Ao que o Semanário apurou, esta investigação da Comissão de Inquérito parlamentar brasileira visa atingir directamente o presidente Lula da Silva, e tem como principal interesse político não a renuncia nem o “impeachment” do presidente, mas a garantia de que não será recandidato nas próximas presidenciais. (ver também página 35).

Horta e Costa desmente financiamento
partidário
Ontem, o presidente da PT desmentiu envolvimentos em actividades ilícitas, confirmando, contudo, os encontros com o presidente Lula da Silva em 2004, quando a PT decidiu investir fortemente na rede móvel brasileira, que actualmente é responsável por parte significativa do volume de negócios da multinacional portuguesa.
Por seu lado, anteontem, em depoimento no Conselho de Ética do Parlamento brasileiro, José Dirceu, o ex-chefe da casa civil do presidente da Republica do Brasil e antigo responsável pelo financiamento do partido, negou qualquer envolvimento nas supostas negociações com a Portugal Telecom (PT), e omitiu ter-se encontrado com Marcos Valério na referida audiência com o representante do BES Brasil.
Contactado depois pela “O Globo”, José Dirceu admitiu ter recebido Ricardo Espírito Santo e Marcos Valério, mas negou ser este último a marcar a audiência, alegando que quem terá de explicar a razão da sua presença é o Banco (BES Brasil).
José Dirceu negou ainda ter havido qualquer negociação com o BES Brasil no referido encontro, explicando que a reunião serviu apenas para o banco comunicar interesses em novos investimentos no Brasil.
O deputado que espoletou o caso foi ouvido na Comissão de Ética do Parlamento de Brasília. O “Público” noticiava ontem que o deputado, Roberto Jefferson, eleito pelo Partido Trabalhista do Brasil, acusou na Comissão de Ética da Câmara dos Deputados o ex-chefe da casa civil do Presidente da República do Brasil, José Dirceu, de ter autorizado o envio de “emissários” a Portugal para negociar com a Portugal Telecom a libertação de verbas para o financiamento do seu partido e do Partido dos Trabalhadores (PT), no poder.

A história de Jefferson
Jefferson, o autor das denúncias que estão na origem do “mensalão”, um caso de corrupção que está a abalar a vida política brasileira e que consistia num esquema de captação de fundos para pagar a compra de votos de deputados que apoiam o Governo no Congresso, acusou José Dirceu de ter autorizado o envio a Lisboa de “emissários para” negociar “um acordo que pusesse em dia as contas do PT e do PTB.” Jefferson disse que Dirceu foi incumbido de aproximar o Presidente Lula da Portugal Telecom, tendo revelado a existência de um encontro no final do ano passado.
Foi na sequência dessa reunião que, afirma Jefferson, Dirceu autorizou o envio de uma delegação dos dois partidos a Lisboa.
O deputado federal do Rio de Janeiro disse que o encontro se chegou a realizar “em 24, 25 ou 26 de Janeiro em Portugal”, e que tinha capacidade de provar as datas exactas em que essa reunião terá acontecido.
José Dirceu negou veementemente as acusações, afirmando que nunca teve “contactos com a Portugal Telecom” e acusando Jefferson de “mentir.” Mas as denúncias de Roberto Jefferson, que é presidente do PTB, acabaram por se tornar um dos principais temas da audição parlamentar na Comissão de Ética, um acontecimento que ontem teve início às 19h00 de Lisboa e que foi transmitido em directo por vários canais da televisão brasileira.
De acordo com a interpretação de alguns deputados, a acusação de Roberto Jefferson consistiu até no “único dado novo” da audição parlamentar.

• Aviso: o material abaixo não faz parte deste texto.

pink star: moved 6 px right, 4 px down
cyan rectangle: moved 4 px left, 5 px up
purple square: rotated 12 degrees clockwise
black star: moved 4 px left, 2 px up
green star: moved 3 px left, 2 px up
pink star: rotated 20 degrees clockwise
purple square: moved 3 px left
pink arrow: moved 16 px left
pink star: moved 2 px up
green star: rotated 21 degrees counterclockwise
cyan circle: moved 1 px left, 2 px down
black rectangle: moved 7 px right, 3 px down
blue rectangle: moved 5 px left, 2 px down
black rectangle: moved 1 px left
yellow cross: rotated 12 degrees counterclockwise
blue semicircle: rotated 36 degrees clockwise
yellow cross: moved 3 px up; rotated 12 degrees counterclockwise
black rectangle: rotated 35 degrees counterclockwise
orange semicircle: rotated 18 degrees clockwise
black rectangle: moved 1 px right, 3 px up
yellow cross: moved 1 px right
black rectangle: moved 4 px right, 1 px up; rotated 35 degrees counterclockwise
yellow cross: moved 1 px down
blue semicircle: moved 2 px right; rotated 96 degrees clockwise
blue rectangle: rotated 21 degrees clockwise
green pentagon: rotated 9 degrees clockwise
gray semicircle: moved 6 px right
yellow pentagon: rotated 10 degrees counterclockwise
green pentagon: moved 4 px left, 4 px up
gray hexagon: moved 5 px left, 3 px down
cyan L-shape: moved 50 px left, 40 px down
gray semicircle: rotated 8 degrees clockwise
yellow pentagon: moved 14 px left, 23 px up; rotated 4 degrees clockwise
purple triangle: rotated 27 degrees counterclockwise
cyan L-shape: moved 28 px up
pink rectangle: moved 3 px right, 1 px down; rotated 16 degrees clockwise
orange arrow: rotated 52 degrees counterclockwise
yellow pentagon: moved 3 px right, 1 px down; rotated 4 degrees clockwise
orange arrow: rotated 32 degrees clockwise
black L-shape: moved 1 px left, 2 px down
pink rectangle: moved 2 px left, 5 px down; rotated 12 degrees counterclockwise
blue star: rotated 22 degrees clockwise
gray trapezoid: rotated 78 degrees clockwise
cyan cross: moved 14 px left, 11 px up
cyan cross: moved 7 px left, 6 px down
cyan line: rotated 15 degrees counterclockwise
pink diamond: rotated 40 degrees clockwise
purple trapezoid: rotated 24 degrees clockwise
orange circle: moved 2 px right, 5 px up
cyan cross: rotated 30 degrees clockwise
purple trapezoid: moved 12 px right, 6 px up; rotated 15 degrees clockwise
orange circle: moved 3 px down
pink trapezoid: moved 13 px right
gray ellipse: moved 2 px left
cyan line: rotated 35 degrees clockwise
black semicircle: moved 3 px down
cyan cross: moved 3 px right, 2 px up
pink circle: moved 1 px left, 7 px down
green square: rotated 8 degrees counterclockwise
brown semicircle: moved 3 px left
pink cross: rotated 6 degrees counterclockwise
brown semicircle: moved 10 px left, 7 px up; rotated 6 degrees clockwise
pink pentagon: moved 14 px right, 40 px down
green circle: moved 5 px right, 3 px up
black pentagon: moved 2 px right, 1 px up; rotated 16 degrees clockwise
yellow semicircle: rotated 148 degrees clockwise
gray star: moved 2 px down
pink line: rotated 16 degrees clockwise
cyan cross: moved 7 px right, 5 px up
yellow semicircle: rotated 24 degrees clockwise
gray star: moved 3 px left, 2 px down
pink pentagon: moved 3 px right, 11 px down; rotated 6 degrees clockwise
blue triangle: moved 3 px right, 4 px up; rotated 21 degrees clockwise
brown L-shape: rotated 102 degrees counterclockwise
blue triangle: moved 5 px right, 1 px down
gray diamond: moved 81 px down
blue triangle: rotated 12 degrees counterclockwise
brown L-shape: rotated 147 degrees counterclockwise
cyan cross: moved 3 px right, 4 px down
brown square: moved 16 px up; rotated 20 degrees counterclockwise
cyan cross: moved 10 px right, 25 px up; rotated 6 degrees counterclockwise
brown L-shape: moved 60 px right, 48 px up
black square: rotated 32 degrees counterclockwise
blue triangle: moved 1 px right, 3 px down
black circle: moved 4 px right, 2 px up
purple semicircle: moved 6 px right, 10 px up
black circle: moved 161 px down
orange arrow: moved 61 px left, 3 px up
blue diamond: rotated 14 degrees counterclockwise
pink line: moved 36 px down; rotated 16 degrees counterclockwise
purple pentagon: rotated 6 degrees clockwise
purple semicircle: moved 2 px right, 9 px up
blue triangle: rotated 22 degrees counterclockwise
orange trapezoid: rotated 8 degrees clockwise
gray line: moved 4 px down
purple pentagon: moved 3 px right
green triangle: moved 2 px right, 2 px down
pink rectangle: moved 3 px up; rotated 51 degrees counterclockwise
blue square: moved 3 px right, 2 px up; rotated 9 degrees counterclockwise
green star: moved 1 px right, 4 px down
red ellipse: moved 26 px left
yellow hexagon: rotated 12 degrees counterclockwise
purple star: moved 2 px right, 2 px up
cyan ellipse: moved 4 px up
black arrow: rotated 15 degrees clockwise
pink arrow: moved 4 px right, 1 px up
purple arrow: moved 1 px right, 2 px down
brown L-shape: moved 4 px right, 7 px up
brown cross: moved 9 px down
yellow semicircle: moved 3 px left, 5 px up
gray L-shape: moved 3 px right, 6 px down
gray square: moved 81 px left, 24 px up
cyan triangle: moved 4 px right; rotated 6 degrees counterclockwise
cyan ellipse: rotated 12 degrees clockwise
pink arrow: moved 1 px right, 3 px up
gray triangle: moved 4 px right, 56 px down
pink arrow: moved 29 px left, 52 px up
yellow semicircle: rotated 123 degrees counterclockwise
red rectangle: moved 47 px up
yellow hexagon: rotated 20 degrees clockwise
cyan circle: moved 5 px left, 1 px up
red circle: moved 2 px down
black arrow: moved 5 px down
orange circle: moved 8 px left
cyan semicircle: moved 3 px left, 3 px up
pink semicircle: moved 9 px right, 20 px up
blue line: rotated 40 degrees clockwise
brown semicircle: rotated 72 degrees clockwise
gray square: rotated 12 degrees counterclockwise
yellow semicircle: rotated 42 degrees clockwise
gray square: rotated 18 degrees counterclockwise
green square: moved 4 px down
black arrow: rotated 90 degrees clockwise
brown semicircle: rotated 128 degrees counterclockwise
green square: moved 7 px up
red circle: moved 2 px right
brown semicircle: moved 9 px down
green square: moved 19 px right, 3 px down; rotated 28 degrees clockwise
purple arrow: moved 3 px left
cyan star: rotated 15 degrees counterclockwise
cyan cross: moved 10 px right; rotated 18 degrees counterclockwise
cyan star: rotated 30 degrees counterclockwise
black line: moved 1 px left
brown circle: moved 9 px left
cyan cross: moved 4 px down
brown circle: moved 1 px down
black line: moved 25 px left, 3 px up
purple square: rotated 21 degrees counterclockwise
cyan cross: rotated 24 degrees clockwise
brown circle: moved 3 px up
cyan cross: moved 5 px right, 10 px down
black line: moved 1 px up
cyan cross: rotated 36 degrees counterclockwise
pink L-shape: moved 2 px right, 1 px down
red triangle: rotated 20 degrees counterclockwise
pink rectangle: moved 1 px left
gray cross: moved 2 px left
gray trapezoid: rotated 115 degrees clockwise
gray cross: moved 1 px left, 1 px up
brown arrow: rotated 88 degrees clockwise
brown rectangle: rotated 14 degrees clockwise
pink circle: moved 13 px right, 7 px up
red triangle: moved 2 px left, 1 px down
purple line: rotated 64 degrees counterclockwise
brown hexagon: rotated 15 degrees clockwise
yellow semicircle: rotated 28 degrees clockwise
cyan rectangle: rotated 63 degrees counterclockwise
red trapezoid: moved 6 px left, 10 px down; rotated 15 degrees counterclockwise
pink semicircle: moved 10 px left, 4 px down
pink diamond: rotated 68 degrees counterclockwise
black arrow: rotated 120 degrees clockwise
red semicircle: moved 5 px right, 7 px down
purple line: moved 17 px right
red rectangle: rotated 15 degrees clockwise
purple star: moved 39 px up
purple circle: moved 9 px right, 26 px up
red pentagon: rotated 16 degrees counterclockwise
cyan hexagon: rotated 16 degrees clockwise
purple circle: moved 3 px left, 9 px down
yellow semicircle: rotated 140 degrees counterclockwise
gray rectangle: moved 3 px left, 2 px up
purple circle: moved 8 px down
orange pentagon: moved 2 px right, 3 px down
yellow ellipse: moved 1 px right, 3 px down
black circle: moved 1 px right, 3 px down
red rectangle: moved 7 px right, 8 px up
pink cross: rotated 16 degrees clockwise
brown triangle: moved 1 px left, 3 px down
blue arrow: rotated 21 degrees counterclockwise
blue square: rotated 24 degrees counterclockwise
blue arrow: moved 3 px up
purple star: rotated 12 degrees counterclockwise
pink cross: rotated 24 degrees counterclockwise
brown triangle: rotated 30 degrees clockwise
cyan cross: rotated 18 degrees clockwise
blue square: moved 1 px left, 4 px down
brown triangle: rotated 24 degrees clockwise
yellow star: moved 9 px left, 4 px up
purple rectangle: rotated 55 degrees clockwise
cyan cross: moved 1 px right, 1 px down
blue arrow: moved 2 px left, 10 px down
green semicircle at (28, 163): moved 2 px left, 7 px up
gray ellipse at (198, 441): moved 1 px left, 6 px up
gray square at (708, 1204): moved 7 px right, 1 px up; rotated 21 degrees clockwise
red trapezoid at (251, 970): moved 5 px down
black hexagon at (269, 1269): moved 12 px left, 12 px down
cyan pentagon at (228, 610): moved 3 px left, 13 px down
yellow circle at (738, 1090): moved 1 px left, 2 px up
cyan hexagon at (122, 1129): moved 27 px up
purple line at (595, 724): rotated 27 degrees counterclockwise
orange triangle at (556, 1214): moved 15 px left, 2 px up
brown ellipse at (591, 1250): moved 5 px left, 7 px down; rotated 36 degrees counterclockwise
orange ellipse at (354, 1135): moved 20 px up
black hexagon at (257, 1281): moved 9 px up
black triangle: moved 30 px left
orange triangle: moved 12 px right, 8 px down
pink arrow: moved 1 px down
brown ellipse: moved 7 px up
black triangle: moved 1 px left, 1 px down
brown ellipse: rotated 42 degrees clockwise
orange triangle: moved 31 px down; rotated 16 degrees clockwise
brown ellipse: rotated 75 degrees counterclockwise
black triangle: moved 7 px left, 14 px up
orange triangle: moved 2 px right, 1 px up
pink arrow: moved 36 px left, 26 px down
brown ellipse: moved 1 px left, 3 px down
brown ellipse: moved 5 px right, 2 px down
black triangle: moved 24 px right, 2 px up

Caso português com investigação autónoma?
Em consequência, foi solicitado por membros da oposição que a denúncia do deputado do PTB deveria ser objecto de uma investigação autónoma.
Segundo o deputado, a viagem de Valério, a Portugal (já confirmada) serviria para conseguir um acordo com a empresa PT que pusesse as finanças do seu partido PTB e do PT de Lula, em dia.
O BES aparece também como suspeito de ter oferecido uma comissão aos mesmos partidos, caso conseguisse um depósito de 600 milhões de dólares do Instituto de Resseguros do Brasil depositados noutro banco europeu.
A Portugal Telecom diz que o encontro com Marcos Valério servia para tratar sim da eventual compra da Telemig Celular, operador móvel em Minas Gerais e cliente de Valério.
Também o gabinete de Lula da Silva se pronunciou dizendo que “não tratou qualquer assunto com a direcção da Portugal Telecom que não se referisse aos empreendimentos da companhia portuguesa no país.”|

As nomeações da Caixa Geral de Depósitospor Rui Teixeira Santos

O governo de José Sócrates está em queda de popularidade e, hoje, poucos são os que pensam que conseguirá chegar ao fim do mandato. Depois da AD, o governo de Sócrates tinha criado tantas expectativas do ponto de vista da estabilidade e da credibilidade que o país se achava em boas mãos. Porém, casos como o das nomeações para a Caixa Geral de Depósitos, mal conduzidos e ainda pior explicados ajudam bastante a deteriorar a imagem do governo socialista.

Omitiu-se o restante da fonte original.